═══ Task material ═══
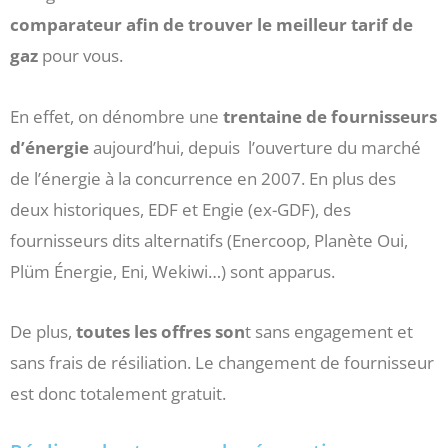
comparateur afin de trouver le meilleur tarif de
gaz
pour vous.
En effet, on dénombre une
trentaine de fournisseurs
d’énergie
aujourd’hui, depuis l’ouverture du marché
de l’énergie à la concurrence en 2007. En plus des
deux historiques, EDF et Engie (ex-GDF), des
fournisseurs dits alternatifs (Enercoop, Planète Oui,
Plüm Énergie, Eni, Wekiwi…) sont apparus.
De plus,
toutes les offres son
t sans engagement et
sans frais de résiliation. Le changement de fournisseur
est donc totalement gratuit.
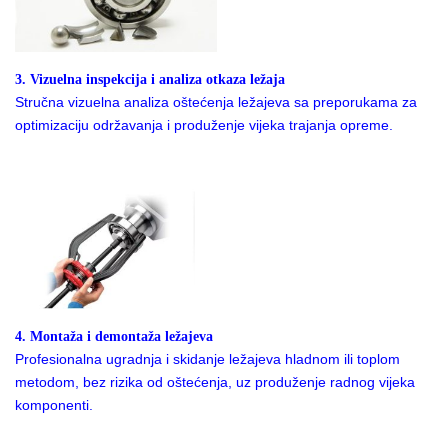
3. Vizuelna inspekcija i analiza otkaza ležaja
Stručna vizuelna analiza oštećenja ležajeva sa preporukama za
optimizaciju održavanja i produženje vijeka trajanja opreme.
4. Montaža i demontaža ležajeva
Profesionalna ugradnja i skidanje ležajeva hladnom ili toplom
metodom, bez rizika od oštećenja, uz produženje radnog vijeka
komponenti.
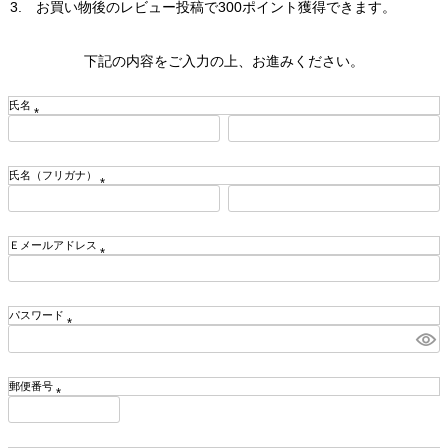
お買い物後のレビュー投稿で300ポイント獲得できます。
下記の内容をご入力の上、お進みください。
氏名
(
必
須
氏名（フリガナ）
)
(
必
須
Ｅメールアドレス
)
(
必
須
パスワード
)
(
必
須
郵便番号
)
(
必
須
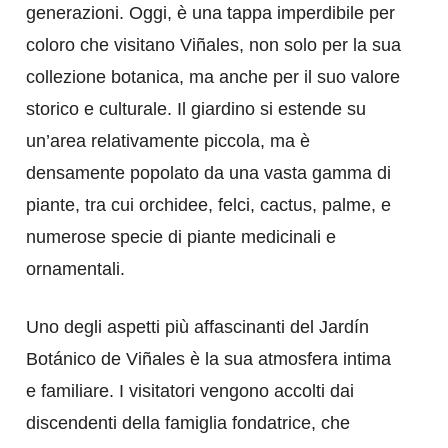
generazioni. Oggi, è una tappa imperdibile per
coloro che visitano Viñales, non solo per la sua
collezione botanica, ma anche per il suo valore
storico e culturale. Il giardino si estende su
un’area relativamente piccola, ma è
densamente popolato da una vasta gamma di
piante, tra cui orchidee, felci, cactus, palme, e
numerose specie di piante medicinali e
ornamentali.
Uno degli aspetti più affascinanti del Jardín
Botánico de Viñales è la sua atmosfera intima
e familiare. I visitatori vengono accolti dai
discendenti della famiglia fondatrice, che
═══
What to print is the stretch of entries from the line with "お買い物後のレビュー投稿で300ポイント獲得できます。" up to and including the line with "un’area relativamente piccola, ma è". Please print it exactly and leave out the pictures.

お買い物後のレビュー投稿で300ポイント獲得できます。
下記の内容をご入力の上、お進みください。
氏名
(
必
須
氏名（フリガナ）
)
(
必
須
Ｅメールアドレス
)
(
必
須
パスワード
)
(
必
須
郵便番号
)
(
必
須
generazioni. Oggi, è una tappa imperdibile per
coloro che visitano Viñales, non solo per la sua
collezione botanica, ma anche per il suo valore
storico e culturale. Il giardino si estende su
un’area relativamente piccola, ma è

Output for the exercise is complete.